After Maine Supreme Court Decision: What?

After failing to get an answer from the Maine Supreme Judicial Court whether it can legally open a casino without state permission the Houlton Band of Maliseet Indians is looking at its options. One of them is to sue the state. Henry Bear (l.), who represents the tribe in the state legislature, said state approval isn’t necessary if the tribe wants to build a casino.

After Maine Supreme Court Decision: What?

Now that the Maine Supreme Judicial Court has declined to rule on the question by the Houlton Band of Maliseet Indians whether the tribe has the right to operate a casino with the consent of the state, the tribe is mulling its next move.

Tribal Chief Clarissa Sabattis told the press last week that the tribe will no longer send a tribal representative to the legislature. The legislature forwarded the tribe’s question to the high court. Each tribe has a non-voting representative in the legislature.

After the court declined to answer the question, the tribe’s Rep. Henry Bear commented, “Efforts to gain local, state support for our legitimate, but modest, tribal economic development plans was never legally required under current international, treaty, federal or state law.”

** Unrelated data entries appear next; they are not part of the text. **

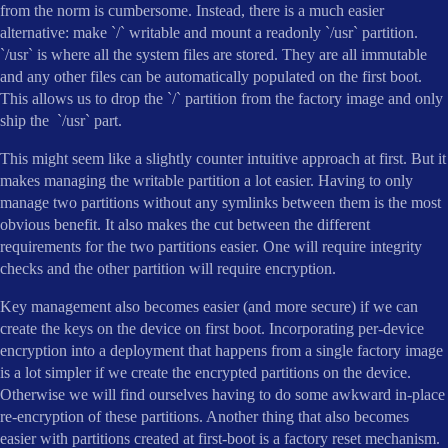
from the norm is cumbersome. Instead, there is a much easier
alternative: make `/` writable and mount a readonly `/usr` partition.
`/usr` is where all the system files are stored. They are all immutable
and any other files can be automatically populated on the first boot.
This allows us to drop the `/` partition from the factory image and only
ship the `/usr` part.
This might seem like a slightly counter intuitive approach at first. But it
makes managing the writable partition a lot easier. Having to only
manage two partitions without any symlinks between them is the most
obvious benefit. It also makes the cut between the different
requirements for the two partitions easier. One will require integrity
checks and the other partition will require encryption.
Key management also becomes easier (and more secure) if we can
create the keys on the device on first boot. Incorporating per-device
encryption into a deployment that happens from a single factory image
is a lot simpler if we create the encrypted partitions on the device.
Otherwise we will find ourselves having to do some awkward in-place
re-encryption of these partitions. Another thing that also becomes
easier with partitions created at first-boot is a factory reset mechanism.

He said the tribe had made the request as a courtesy “toward those who are seemingly unknowing of the law and now find themselves among us as our neighbors as we pursue our modern-day goals of self-determination and economic self-sufficiency.”

The state constitution gives the option to state officials to ask the justices to render opinions on important questions of law. However, the high court in this instance responded that the question wasn’t urgent or particularly important.

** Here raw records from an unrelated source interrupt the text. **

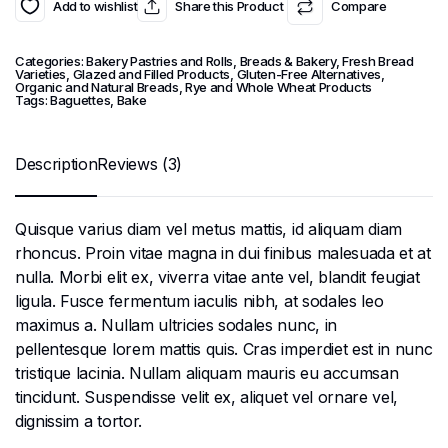
Add to wishlist
Share this Product
Compare
Categories:
Bakery Pastries and Rolls
,
Breads & Bakery
,
Fresh Bread
Varieties
,
Glazed and Filled Products
,
Gluten-Free Alternatives
,
Organic and Natural Breads
,
Rye and Whole Wheat Products
Tags:
Baguettes
,
Bake
Description
Reviews (3)
Quisque varius diam vel metus mattis, id aliquam diam
rhoncus. Proin vitae magna in dui finibus malesuada et at
nulla. Morbi elit ex, viverra vitae ante vel, blandit feugiat
ligula. Fusce fermentum iaculis nibh, at sodales leo
maximus a. Nullam ultricies sodales nunc, in
pellentesque lorem mattis quis. Cras imperdiet est in nunc
tristique lacinia. Nullam aliquam mauris eu accumsan
tincidunt. Suspendisse velit ex, aliquet vel ornare vel,
dignissim a tortor.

The tribe has long sought to operate a casino on its reservation. The legislature has never mustered enough votes to authorize it to do so and it has also failed to convince the voters to authorize one. It is moving toward the position that it can do so without a state gaming compact.

It cites the 1987 U.S. Supreme Court ruling in California v. Cabazon Band of Mission Indians decision as its justification as well as the Indian Gaming Regulatory Act (IGRA) of 1988.

Bear hinted that the tribe may file a lawsuit or try to force a compact negotiation on the state and noted that the state already has two commercial casinos operating. “State gaming studies confirm a tribal casino in Aroostook County does not impact Oxford and barely (3 percent) impacts Bangor’s Hollywood Casino. The only ones pleased by this behavior are the out-of-state-owned casinos and their teams of lawyers and lobbyists at the state capital,” he said.